### Information given:
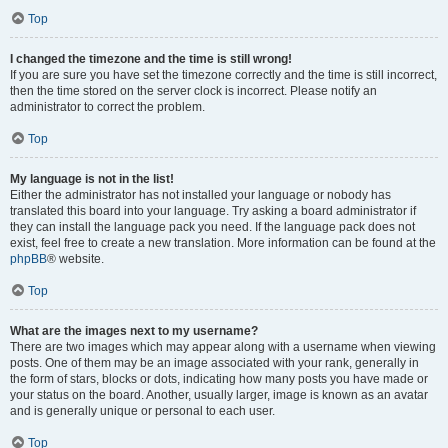
Top
I changed the timezone and the time is still wrong!
If you are sure you have set the timezone correctly and the time is still incorrect,
then the time stored on the server clock is incorrect. Please notify an
administrator to correct the problem.
Top
My language is not in the list!
Either the administrator has not installed your language or nobody has
translated this board into your language. Try asking a board administrator if
they can install the language pack you need. If the language pack does not
exist, feel free to create a new translation. More information can be found at the
phpBB
® website.
Top
What are the images next to my username?
There are two images which may appear along with a username when viewing
posts. One of them may be an image associated with your rank, generally in
the form of stars, blocks or dots, indicating how many posts you have made or
your status on the board. Another, usually larger, image is known as an avatar
and is generally unique or personal to each user.
Top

### What is expected:
From the line holding "the form of" to the last line of the material above, reproduce every line exactly, and only those.

### Exercise answer:
the form of stars, blocks or dots, indicating how many posts you have made or
your status on the board. Another, usually larger, image is known as an avatar
and is generally unique or personal to each user.
Top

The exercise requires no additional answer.